Alzheimer's disease (AD) is a neurodegenerative disease that is of high importance to the neuroscience world, yet the complex pathogenicity is not fully understood. Inflammation is usually observed in AD and could implicate both beneficial or detrimental effects depending on the severity of the disease. During initial AD pathology, microglia and astrocyte activation is beneficial since they are involved in amyloid-beta clearance. However, with the progression of the disease, activated microglia elicit detrimental effects by the overexpression of pro-inflammatory cytokines such as interleukin (IL)-1β, IL-6, and tumor necrosis factor-α (TNF-α) bringing forth neurodegeneration in the surrounding brain regions. This results in decline in Aβ clearance by microglia; Aβ accumulation thus increases in the brain resulting in neuroinflammation. Thus, Aβ accumulation is the effect of increased release of pro-inflammatory molecules. Reactive astrocytes acquire gain of toxic function and exhibits neurotoxic effects with loss of neurotrophic functions.

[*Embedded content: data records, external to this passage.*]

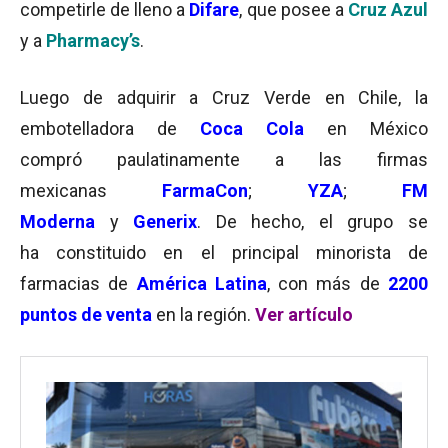
competirle de lleno a
Difare
, que posee a
Cruz Azul
y a
Pharmacy’s
.
Luego de adquirir a Cruz Verde en Chile, la
embotelladora de
Coca Cola
en México
compró paulatinamente a las firmas
mexicanas
FarmaCon
;
YZA
;
FM
Moderna
y
Generix
. De hecho, el grupo se
ha constituido en el principal minorista de
farmacias de
América Latina
, con más de
2200
puntos de venta
en la región.
Ver artículo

Astrocyte dysfunctioning results in increased release of cytokines and inflammatory mediators, neurodegeneration, decreased glutamate uptake, loss of neuronal synapses, and ultimately cognitive deficits in AD. We discuss the role of intracellular signaling pathways in the inflammatory responses produced by astrocytes and microglial activation, including the glycogen synthase kinase-3β, nuclear factor kappa B cascade, mitogen-activated protein kinase pathways and c-Jun N-terminal kinase. In this review, we describe the role of neuroinflammation in the chronicity of AD pathogenesis and an overview of the recent research towards the development of new therapies to treat this disorder.
阿尔茨海默病(AD)是一种神经退行性疾病,对神经科学领域非常重要,但复杂的发病机制尚未完全了解。AD 通常会观察到炎症,其影响可能有益也可能有害,具体取决于疾病的严重程度。在 AD 早期病理中,小胶质细胞和星形胶质细胞的激活是有益的,因为它们参与了淀粉样蛋白-β的清除。然而,随着疾病的进展,激活的小胶质细胞通过过度表达促炎细胞因子(如白细胞介素-1β、白细胞介素-6 和肿瘤坏死因子-α)产生有害影响,从而导致周围脑区的神经退行性变。这导致小胶质细胞清除 Aβ 的能力下降;Aβ 在大脑中的积累增加,导致神经炎症。因此,Aβ 的积累是促炎分子释放增加的结果。反应性星形胶质细胞获得毒性功能,并表现出神经毒性作用,同时失去神经营养功能。星形胶质细胞功能障碍导致细胞因子和炎症介质的释放增加、神经退行性变、谷氨酸摄取减少、神经元突触丧失,最终导致 AD 认知功能障碍。我们讨论了细胞内信号通路在星形胶质细胞和小胶质细胞激活产生的炎症反应中的作用,包括糖原合酶激酶-3β、核因子 kappa B 级联、丝裂原激活蛋白激酶途径和 c-Jun N-末端激酶。在这篇综述中,我们描述了神经炎症在 AD 发病机制慢性化中的作用,并概述了最近针对开发治疗这种疾病的新疗法的研究。